START Exercise inputs

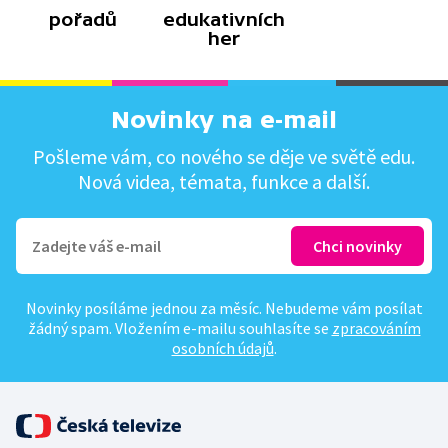
pořadů
edukativních
her
Novinky na e-mail
Pošleme vám, co nového se děje ve světě edu.
Nová videa, témata, funkce a další.
Novinky posíláme jednou za měsíc. Nebudeme vám posílat
žádný spam. Vložením e-mailu souhlasíte se
zpracováním
osobních údajů
.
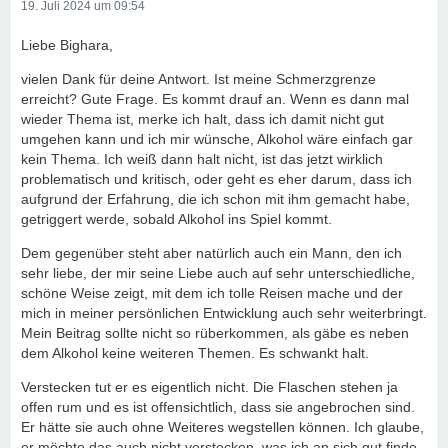
19. Juli 2024 um 09:54
Liebe Bighara,
vielen Dank für deine Antwort. Ist meine Schmerzgrenze
erreicht? Gute Frage. Es kommt drauf an. Wenn es dann mal
wieder Thema ist, merke ich halt, dass ich damit nicht gut
umgehen kann und ich mir wünsche, Alkohol wäre einfach gar
kein Thema. Ich weiß dann halt nicht, ist das jetzt wirklich
problematisch und kritisch, oder geht es eher darum, dass ich
aufgrund der Erfahrung, die ich schon mit ihm gemacht habe,
getriggert werde, sobald Alkohol ins Spiel kommt.
Dem gegenüber steht aber natürlich auch ein Mann, den ich
sehr liebe, der mir seine Liebe auch auf sehr unterschiedliche,
schöne Weise zeigt, mit dem ich tolle Reisen mache und der
mich in meiner persönlichen Entwicklung auch sehr weiterbringt.
Mein Beitrag sollte nicht so rüberkommen, als gäbe es neben
dem Alkohol keine weiteren Themen. Es schwankt halt.
Verstecken tut er es eigentlich nicht. Die Flaschen stehen ja
offen rum und es ist offensichtlich, dass sie angebrochen sind.
Er hätte sie auch ohne Weiteres wegstellen können. Ich glaube,
er möchte das auch nicht verstecken, was ich an sich gut finde.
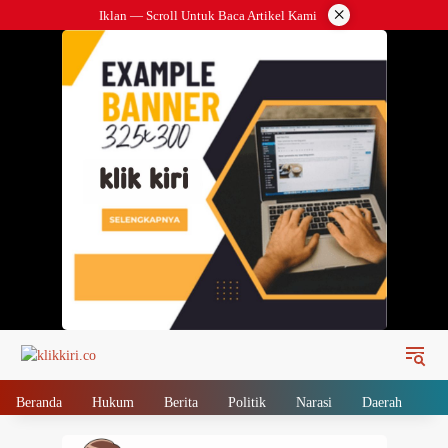
Langsung
×
Iklan — Scroll Untuk Baca Artikel Kami
ke
konten
Beranda
Hukum
Berita
Politik
Narasi
Daerah
Me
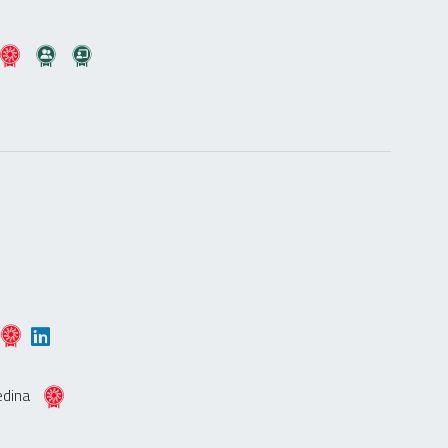
edina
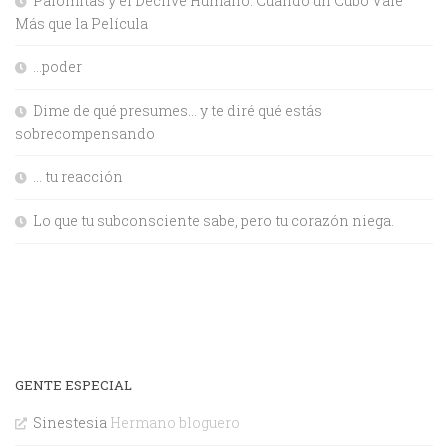
Palomitas y el Declive Humano: Cuando un Cubo Vale
Más que la Película
…poder
Dime de qué presumes… y te diré qué estás
sobrecompensando
… tu reacción
Lo que tu subconsciente sabe, pero tu corazón niega.
GENTE ESPECIAL
Sinestesia
Hermano bloguero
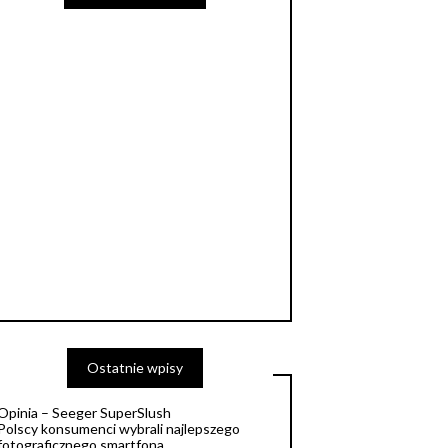
Ostatnie wpisy
Opinia – Seeger SuperSlush
Polscy konsumenci wybrali najlepszego
fotograficznego smartfona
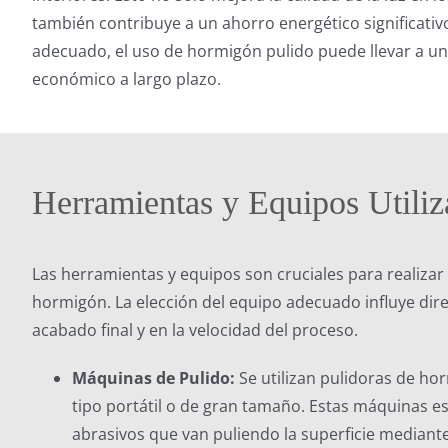
también contribuye a un ahorro energético significativ
adecuado, el uso de hormigón pulido puede llevar a un
económico a largo plazo.
Herramientas y Equipos Utili
Las herramientas y equipos son cruciales para realizar 
hormigón. La elección del equipo adecuado influye dire
acabado final y en la velocidad del proceso.
Máquinas de Pulido:
Se utilizan pulidoras de h
tipo portátil o de gran tamaño. Estas máquinas e
abrasivos que van puliendo la superficie mediante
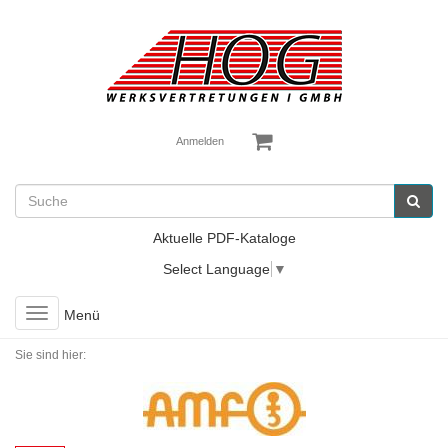
Anmelden
Aktuelle PDF-Kataloge
Select Language
▼
Toggle
Menü
navigation
Sie sind hier:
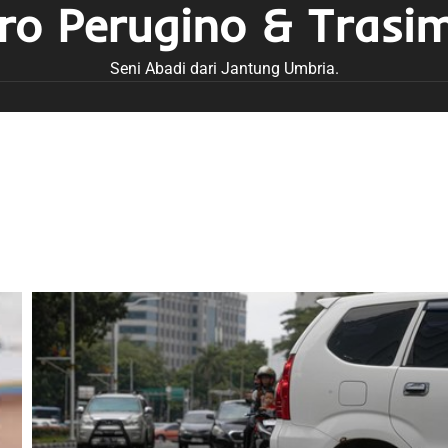
tro Perugino & Trasi
Seni Abadi dari Jantung Umbria.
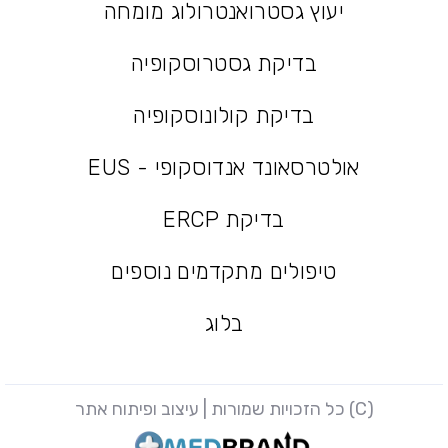
יעוץ גסטרואנטרולוג מומחה
יעוץ גסטרואנטרולוג מומחה
בדיקת גסטרוסקופיה
בדיקת גסטרוסקופיה
בדיקת קולונוסקופיה
בדיקת קולונוסקופיה
אולטרסאונד אנדוסקופי - EUS
אולטרסאונד אנדוסקופי - EUS
בדיקת ERCP
בדיקת ERCP
טיפולים מתקדמים נוספים
טיפולים מתקדמים נוספים
בלוג
בלוג
(C) כל הזכויות שמורות | עיצוב ופיתוח אתר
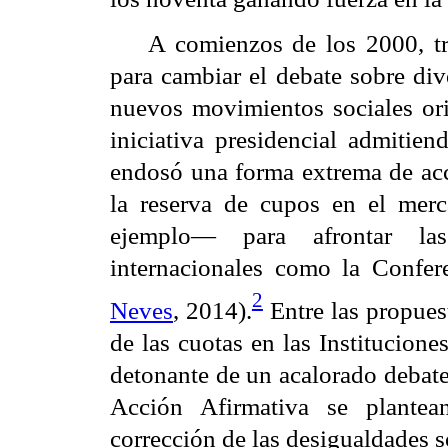
A comienzos de los 2000, tr
para cambiar el debate sobre div
nuevos movimientos sociales orie
iniciativa presidencial admitien
endosó una forma extrema de acc
la reserva de cupos en el merc
ejemplo— para afrontar las
internacionales como la Confe
2
Neves
, 2014).
Entre las propuest
de las cuotas en las Institucione
detonante de un acalorado debate
Acción Afirmativa se plante
corrección de las desigualdades s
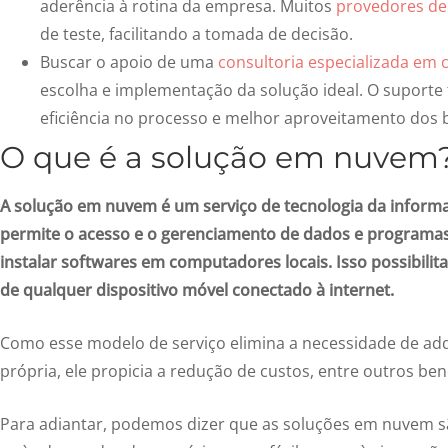
aderência à rotina da empresa. Muitos
provedores d
de teste, facilitando a tomada de decisão.
Buscar o apoio de uma
consultoria especializada em 
escolha e implementação da solução ideal. O suporte
eficiência no processo e melhor aproveitamento dos 
O que é a solução em nuvem
A solução em nuvem é um serviço de tecnologia da informa
permite o acesso e o gerenciamento de dados e programas
instalar softwares em computadores locais. Isso possibili
de qualquer dispositivo móvel conectado à internet.
Como esse modelo de serviço elimina a necessidade de adq
própria, ele propicia a redução de custos, entre outros be
Para adiantar, podemos dizer que as soluções em nuvem são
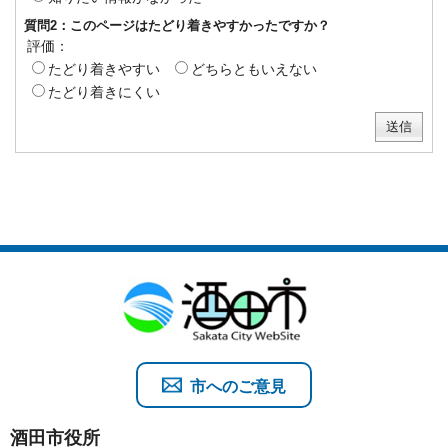
質問2：このページはたどり着きやすかったですか？
評価：
たどり着きやすい
どちらともいえない
たどり着きにくい
市へのご意見
酒田市役所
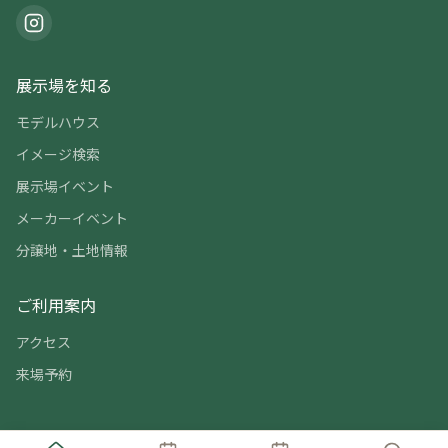
展示場を知る
モデルハウス
イメージ検索
展示場イベント
メーカーイベント
分譲地・土地情報
ご利用案内
アクセス
来場予約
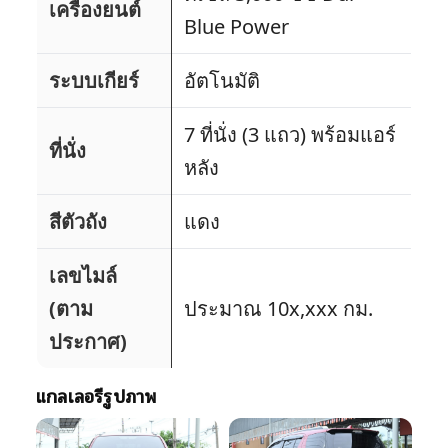
เครื่องยนต์
Blue Power
ระบบเกียร์
อัตโนมัติ
7 ที่นั่ง (3 แถว) พร้อมแอร์
ที่นั่ง
หลัง
สีตัวถัง
แดง
เลขไมล์
(ตาม
ประมาณ 10x,xxx กม.
ประกาศ)
แกลเลอรีรูปภาพ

END Exercise inputs

## Work instructions
Omit every picture while printing the data word for word.

## Response to this exercise
pořadů
edukativních
her
Novinky na e-mail
Pošleme vám, co nového se děje ve světě edu.
Nová videa, témata, funkce a další.
Novinky posíláme jednou za měsíc. Nebudeme vám posílat
žádný spam. Vložením e-mailu souhlasíte se
zpracováním
osobních údajů
.
19. Juli 2024 um 09:54
Liebe Bighara,
vielen Dank für deine Antwort. Ist meine Schmerzgrenze
erreicht? Gute Frage. Es kommt drauf an. Wenn es dann mal
wieder Thema ist, merke ich halt, dass ich damit nicht gut
umgehen kann und ich mir wünsche, Alkohol wäre einfach gar
kein Thema. Ich weiß dann halt nicht, ist das jetzt wirklich
problematisch und kritisch, oder geht es eher darum, dass ich
aufgrund der Erfahrung, die ich schon mit ihm gemacht habe,
getriggert werde, sobald Alkohol ins Spiel kommt.
Dem gegenüber steht aber natürlich auch ein Mann, den ich
sehr liebe, der mir seine Liebe auch auf sehr unterschiedliche,
schöne Weise zeigt, mit dem ich tolle Reisen mache und der
mich in meiner persönlichen Entwicklung auch sehr weiterbringt.
Mein Beitrag sollte nicht so rüberkommen, als gäbe es neben
dem Alkohol keine weiteren Themen. Es schwankt halt.
Verstecken tut er es eigentlich nicht. Die Flaschen stehen ja
offen rum und es ist offensichtlich, dass sie angebrochen sind.
Er hätte sie auch ohne Weiteres wegstellen können. Ich glaube,
er möchte das auch nicht verstecken, was ich an sich gut finde.
Langsung
×
Iklan — Scroll Untuk Baca Artikel Kami
ke
konten
Beranda
Hukum
Berita
Politik
Narasi
Daerah
Me
edina
Palomitas y el Declive Humano: Cuando un Cubo Vale
Más que la Película
…poder
Dime de qué presumes… y te diré qué estás
sobrecompensando
… tu reacción
Lo que tu subconsciente sabe, pero tu corazón niega.
GENTE ESPECIAL
Sinestesia
Hermano bloguero
Ostatnie wpisy
Opinia – Seeger SuperSlush
Polscy konsumenci wybrali najlepszego
fotograficznego smartfona
también contribuye a un ahorro energético significativ
adecuado, el uso de hormigón pulido puede llevar a un
económico a largo plazo.
Herramientas y Equipos Utili
Las herramientas y equipos son cruciales para realizar 
hormigón. La elección del equipo adecuado influye dire
acabado final y en la velocidad del proceso.
Máquinas de Pulido:
Se utilizan pulidoras de h
tipo portátil o de gran tamaño. Estas máquinas e
abrasivos que van puliendo la superficie mediante
Anmelden
Aktuelle PDF-Kataloge
Select Language
▼
Toggle
Menü
navigation
Sie sind hier:
tro Perugino & Trasi
Seni Abadi dari Jantung Umbria.
יעוץ גסטרואנטרולוג מומחה
יעוץ גסטרואנטרולוג מומחה
בדיקת גסטרוסקופיה
בדיקת גסטרוסקופיה
בדיקת קולונוסקופיה
בדיקת קולונוסקופיה
אולטרסאונד אנדוסקופי - EUS
אולטרסאונד אנדוסקופי - EUS
בדיקת ERCP
בדיקת ERCP
טיפולים מתקדמים נוספים
טיפולים מתקדמים נוספים
בלוג
בלוג
(C) כל הזכויות שמורות | עיצוב ופיתוח אתר
A comienzos de los 2000, tr
para cambiar el debate sobre div
nuevos movimientos sociales orie
iniciativa presidencial admitien
endosó una forma extrema de acc
la reserva de cupos en el merc
ejemplo— para afrontar las
internacionales como la Confe
2
Neves
, 2014).
Entre las propuest
de las cuotas en las Institucione
detonante de un acalorado debate
Acción Afirmativa se plante
corrección de las desigualdades s
aderência à rotina da empresa. Muitos
provedores d
de teste, facilitando a tomada de decisão.
Buscar o apoio de uma
consultoria especializada em 
escolha e implementação da solução ideal. O suporte
eficiência no processo e melhor aproveitamento dos 
O que é a solução em nuvem
A solução em nuvem é um serviço de tecnologia da informa
permite o acesso e o gerenciamento de dados e programas
instalar softwares em computadores locais. Isso possibili
de qualquer dispositivo móvel conectado à internet.
Como esse modelo de serviço elimina a necessidade de adq
própria, ele propicia a redução de custos, entre outros be
Para adiantar, podemos dizer que as soluções em nuvem são
質問2：このページはたどり着きやすかったですか？
評価：
たどり着きやすい
どちらともいえない
たどり着きにくい
市へのご意見
酒田市役所
展示場を知る
モデルハウス
イメージ検索
展示場イベント
メーカーイベント
分譲地・土地情報
ご利用案内
アクセス
来場予約
เครื่องยนต์
Blue Power
ระบบเกียร์
อัตโนมัติ
7 ที่นั่ง (3 แถว) พร้อมแอร์
ที่นั่ง
หลัง
สีตัวถัง
แดง
เลขไมล์
(ตาม
ประมาณ 10x,xxx กม.
ประกาศ)
แกลเลอรีรูปภาพ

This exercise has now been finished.